- [Collected data]:
● ● ● ● ●
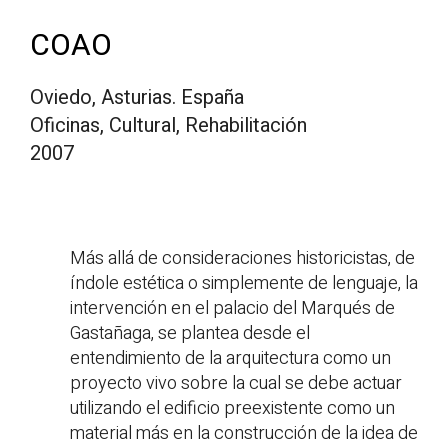
COAO
Oviedo, Asturias. España
Oficinas, Cultural, Rehabilitación
2007
Más allá de consideraciones historicistas, de
índole estética o simplemente de lenguaje, la
intervención en el palacio del Marqués de
Gastañaga, se plantea desde el
entendimiento de la arquitectura como un
proyecto vivo sobre la cual se debe actuar
utilizando el edificio preexistente como un
material más en la construcción de la idea de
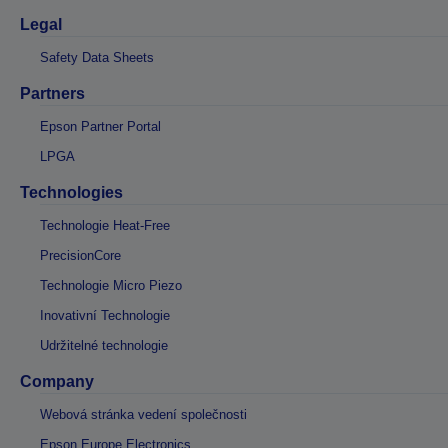
Legal
Safety Data Sheets
Partners
Epson Partner Portal
LPGA
Technologies
Technologie Heat-Free
PrecisionCore
Technologie Micro Piezo
Inovativní Technologie
Udržitelné technologie
Company
Webová stránka vedení společnosti
Epson Europe Electronics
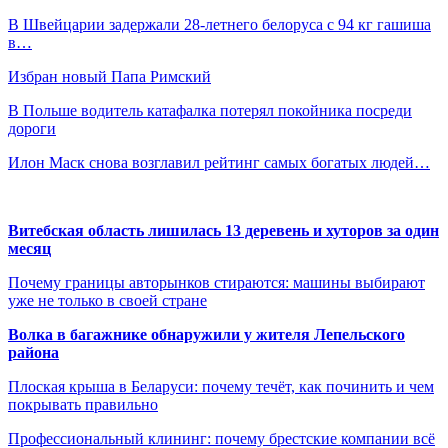
В Швейцарии задержали 28-летнего белоруса с 94 кг гашиша
в…
Избран новый Папа Римский
В Польше водитель катафалка потерял покойника посреди
дороги
Илон Маск снова возглавил рейтинг самых богатых людей…
Витебская область лишилась 13 деревень и хуторов за один
месяц
Почему границы авторынков стираются: машины выбирают
уже не только в своей стране
Волка в багажнике обнаружили у жителя Лепельского
района
Плоская крыша в Беларуси: почему течёт, как починить и чем
покрывать правильно
Профессиональный клининг: почему брестские компании всё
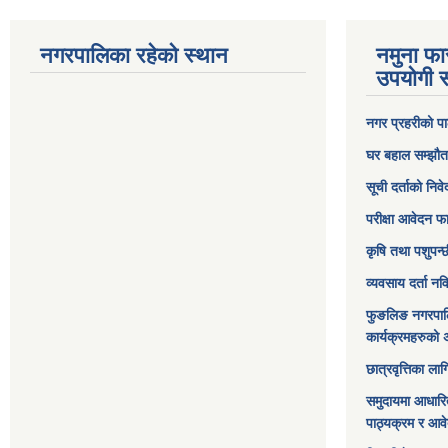
नगरपालिका रहेको स्थान
नमुना फा
उपयोगी स
नगर प्रहरीको पा
घर बहाल सम्झौत
सूची दर्ताको निव
परीक्षा आवेदन फ
कृषि तथा पशुपन्
व्यवसाय दर्ता न
फुङलिङ नगरपाल
कार्यक्रमहरुको 
छात्रवृत्तिका ल
समुदायमा आधारि
पाठ्यक्रम र आव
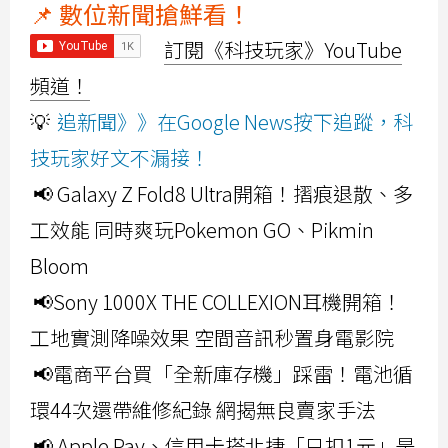
📌 數位新聞搶鮮看！
訂閱《科技玩家》YouTube
頻道！
💡
追新聞》》在Google News按下追蹤，科
技玩家好文不漏接！
📢 Galaxy Z Fold8 Ultra開箱！摺痕退散、多
工效能 同時爽玩Pokemon GO、Pikmin
Bloom
📢Sony 1000X THE COLLEXION耳機開箱！
工地實測降噪效果 空間音訊秒置身電影院
📢電商平台買「全新庫存機」踩雷！電池循
環44次還帶維修紀錄 網揭無良賣家手法
📢 Apple Pay、信用卡搭北捷「只扣1元」是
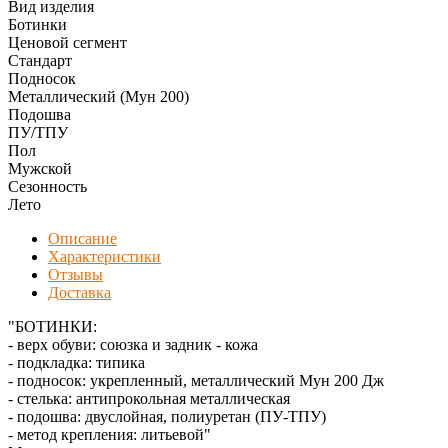
Вид изделия
Ботинки
Ценовой сегмент
Стандарт
Подносок
Металлический (Мун 200)
Подошва
ПУ/ТПУ
Пол
Мужской
Сезонность
Лето
Описание
Характеристики
Отзывы
Доставка
"БОТИНКИ:
- верх обуви: союзка и задник - кожа
- подкладка: типика
- подносок: укрепленный, металлический Мун 200 Дж
- стелька: антипрокольная металлическая
- подошва: двуслойная, полиуретан (ПУ-ТПУ)
- метод крепления: литьевой"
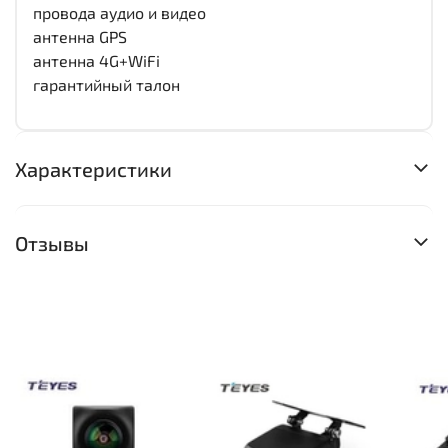
провода аудио и видео
антенна GPS
антенна 4G+WiFi
гарантийный талон
Характеристики
Отзывы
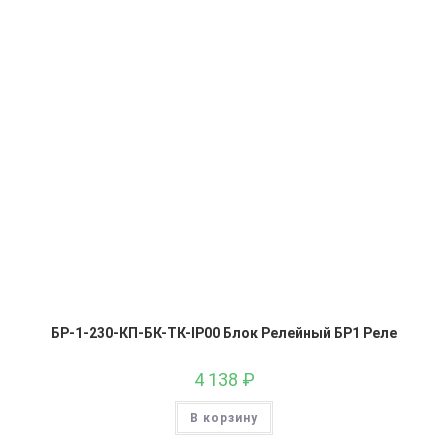
БР-1-230-КП-БК-ТК-IP00 Блок Релейный БР1 Реле
4 138
₽
В корзину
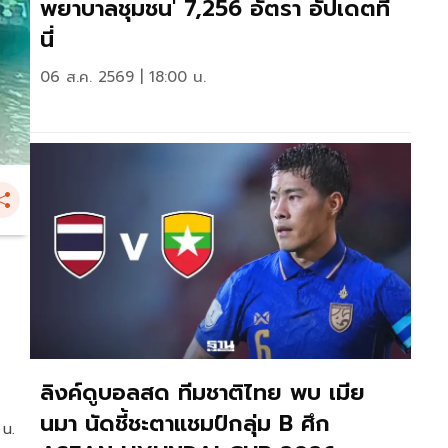
พยาบาลชุมชน' 7,256 อัตรา อัปเดตที่
นี่
06 ส.ค. 2569 | 18:00 น.
ลิงค์ดูบอลสด ทีมชาติไทย พบ เมีย
นมา นัดชี้ชะตาแชมป์กลุ่ม B ศึก
 น.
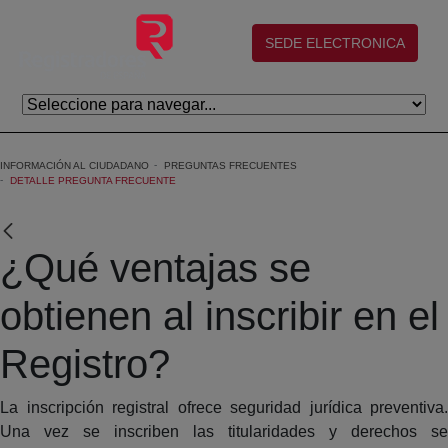
Saltar al contenido principal
(abre en nueva ventana)
SEDE ELECTRONICA
INFORMACIÓN AL CIUDADANO
PREGUNTAS FRECUENTES
DETALLE PREGUNTA FRECUENTE
¿Qué ventajas se
obtienen al inscribir en el
Registro?
La inscripción registral ofrece seguridad jurídica preventiva.
Una vez se inscriben las titularidades y derechos se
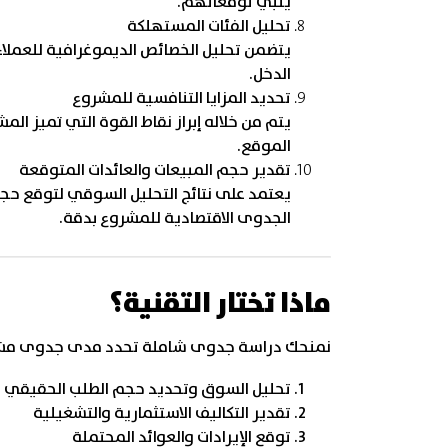
يلبي توقعاتهم.
تحليل الفئات المستهلكة
يتضمن تحليل الخصائص الديموغرافية للعملاء
الدخل.
تحديد المزايا التنافسية للمشروع
يتم من خلاله إبراز نقاط القوة التي تميز الم
الموقع.
تقدير حجم المبيعات والعائدات المتوقعة
يعتمد على نتائج التحليل السوقي لتوقع حجم
الجدوى الاقتصادية للمشروع بدقة.
ماذا تختار التقنية؟
نمنحك دراسة جدوى شاملة تحدد مدى جدوى مشروعك
تحليل السوق وتحديد حجم الطلب الحقيقي
تقدير التكاليف الاستثمارية والتشغيلية
توقع الإيرادات والعوائد المحتملة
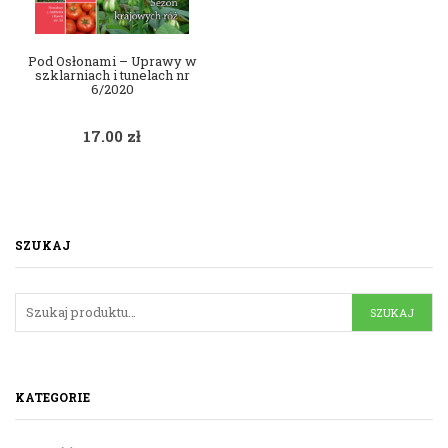
Pod Osłonami – Uprawy w
szklarniach i tunelach nr
6/2020
17.00
zł
SZUKAJ
KATEGORIE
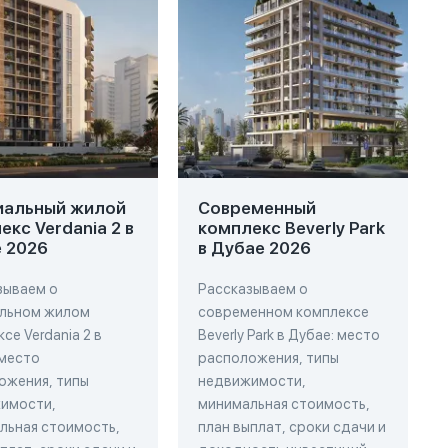
иальный жилой
Современный
екс Verdania 2 в
комплекс Beverly Park
 2026
в Дубае 2026
зываем о
Рассказываем о
льном жилом
современном комплексе
се Verdania 2 в
Beverly Park в Дубае: место
 место
расположения, типы
ожения, типы
недвижимости,
имости,
минимальная стоимость,
льная стоимость,
план выплат, сроки сдачи и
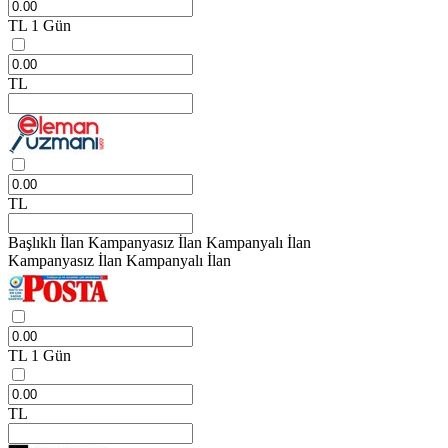
TL
1 Gün
TL
TL
Başlıklı İlan
Kampanyasız İlan
Kampanyalı İlan
Kampanyasız İlan
Kampanyalı İlan
TL
1 Gün
TL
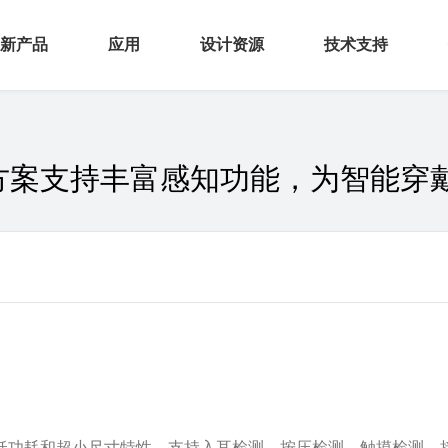
新产品
应用
设计资源
技术支持
感器
智能终端
硬件资源
开发者社区
方案支持丰富感知功能，为智能穿戴
控
AIoT
软件资源
产品安全通告
接
汽车电子
文档中心
频
全
FC产品
低功耗和超小尺寸特性，支持入耳检测、按压检测、触摸检测、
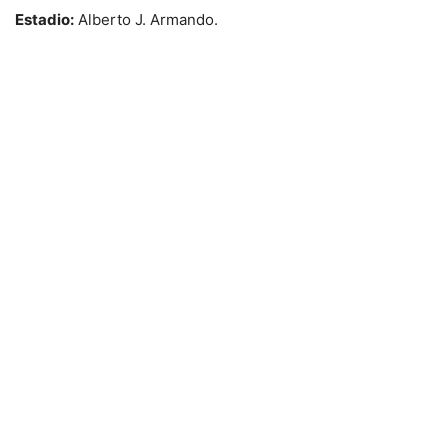
Estadio:
Alberto J. Armando.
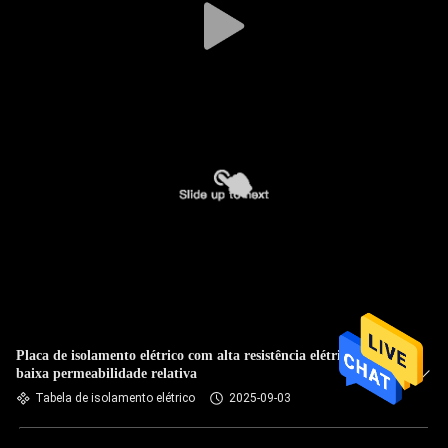
Placa de isolamento elétrico com alta resistência elétrica e
baixa permeabilidade relativa
Tabela de isolamento elétrico
2025-09-03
● ● ● ● ●
- [Task objective]: I'd like the entries above repeated exactly, but without any of their pictures.

- [Solution for this task]:
COAO
Oviedo, Asturias. España
Oficinas, Cultural, Rehabilitación
2007
Más allá de consideraciones historicistas, de
índole estética o simplemente de lenguaje, la
intervención en el palacio del Marqués de
Gastañaga, se plantea desde el
entendimiento de la arquitectura como un
proyecto vivo sobre la cual se debe actuar
utilizando el edificio preexistente como un
material más en la construcción de la idea de
Legal
Safety Data Sheets
Partners
Epson Partner Portal
LPGA
Technologies
Technologie Heat-Free
PrecisionCore
Technologie Micro Piezo
Inovativní Technologie
Udržitelné technologie
Company
Webová stránka vedení společnosti
Epson Europe Electronics
В Швейцарии задержали 28-летнего белоруса с 94 кг гашиша
в…
Избран новый Папа Римский
В Польше водитель катафалка потерял покойника посреди
дороги
Илон Маск снова возглавил рейтинг самых богатых людей…
Витебская область лишилась 13 деревень и хуторов за один
месяц
Почему границы авторынков стираются: машины выбирают
уже не только в своей стране
Волка в багажнике обнаружили у жителя Лепельского
района
Плоская крыша в Беларуси: почему течёт, как починить и чем
покрывать правильно
Профессиональный клининг: почему брестские компании всё
नगरपालिका रहेको स्थान
नमुना फा
उपयोगी स
नगर प्रहरीको पा
घर बहाल सम्झौत
सूची दर्ताको निव
परीक्षा आवेदन फ
कृषि तथा पशुपन्
व्यवसाय दर्ता न
फुङलिङ नगरपाल
कार्यक्रमहरुको 
छात्रवृत्तिका ल
समुदायमा आधारि
पाठ्यक्रम र आव
📌 數位新聞搶鮮看！
訂閱《科技玩家》YouTube
頻道！
💡
追新聞》》在Google News按下追蹤，科
技玩家好文不漏接！
📢 Galaxy Z Fold8 Ultra開箱！摺痕退散、多
工效能 同時爽玩Pokemon GO、Pikmin
Bloom
📢Sony 1000X THE COLLEXION耳機開箱！
工地實測降噪效果 空間音訊秒置身電影院
📢電商平台買「全新庫存機」踩雷！電池循
環44次還帶維修紀錄 網揭無良賣家手法
📢 Apple Pay、信用卡搭北捷「只扣1元」是
Вид изделия
Ботинки
Ценовой сегмент
Стандарт
Подносок
Металлический (Мун 200)
Подошва
ПУ/ТПУ
Пол
Мужской
Сезонность
Лето
Описание
Характеристики
Отзывы
Доставка
"БОТИНКИ:
- верх обуви: союзка и задник - кожа
- подкладка: типика
- подносок: укрепленный, металлический Мун 200 Дж
- стелька: антипрокольная металлическая
- подошва: двуслойная, полиуретан (ПУ-ТПУ)
- метод крепления: литьевой"
провода аудио и видео
антенна GPS
антенна 4G+WiFi
гарантийный талон
Характеристики
Отзывы
БР-1-230-КП-БК-ТК-IP00 Блок Релейный БР1 Реле
4 138
₽
В корзину
พยาบาลชุมชน' 7,256 อัตรา อัปเดตที่
นี่
06 ส.ค. 2569 | 18:00 น.
ลิงค์ดูบอลสด ทีมชาติไทย พบ เมีย
นมา นัดชี้ชะตาแชมป์กลุ่ม B ศึก
 น.
Saltar al contenido principal
(abre en nueva ventana)
SEDE ELECTRONICA
INFORMACIÓN AL CIUDADANO
PREGUNTAS FRECUENTES
DETALLE PREGUNTA FRECUENTE
¿Qué ventajas se
obtienen al inscribir en el
Registro?
La inscripción registral ofrece seguridad jurídica preventiva.
Una vez se inscriben las titularidades y derechos se
يلبي توقعاتهم.
تحليل الفئات المستهلكة
يتضمن تحليل الخصائص الديموغرافية للعملاء
الدخل.
تحديد المزايا التنافسية للمشروع
يتم من خلاله إبراز نقاط القوة التي تميز الم
الموقع.
تقدير حجم المبيعات والعائدات المتوقعة
يعتمد على نتائج التحليل السوقي لتوقع حجم
الجدوى الاقتصادية للمشروع بدقة.
ماذا تختار التقنية؟
نمنحك دراسة جدوى شاملة تحدد مدى جدوى مشروعك
تحليل السوق وتحديد حجم الطلب الحقيقي
تقدير التكاليف الاستثمارية والتشغيلية
توقع الإيرادات والعوائد المحتملة
Pod Osłonami – Uprawy w
szklarniach i tunelach nr
6/2020
17.00
zł
SZUKAJ
KATEGORIE
иальный жилой
Современный
екс Verdania 2 в
комплекс Beverly Park
 2026
в Дубае 2026
зываем о
Рассказываем о
льном жилом
современном комплексе
се Verdania 2 в
Beverly Park в Дубае: место
 место
расположения, типы
ожения, типы
недвижимости,
имости,
минимальная стоимость,
льная стоимость,
план выплат, сроки сдачи и
TL
1 Gün
TL
TL
Başlıklı İlan
Kampanyasız İlan
Kampanyalı İlan
Kampanyasız İlan
Kampanyalı İlan
TL
1 Gün
TL
新产品
应用
设计资源
技术支持
感器
智能终端
硬件资源
开发者社区
方案支持丰富感知功能，为智能穿戴
控
AIoT
软件资源
产品安全通告
接
汽车电子
文档中心
频
全
FC产品
低功耗和超小尺寸特性，支持入耳检测、按压检测、触摸检测、
Estadio:
Alberto J. Armando.
Placa de isolamento elétrico com alta resistência elétrica e
baixa permeabilidade relativa
Tabela de isolamento elétrico
2025-09-03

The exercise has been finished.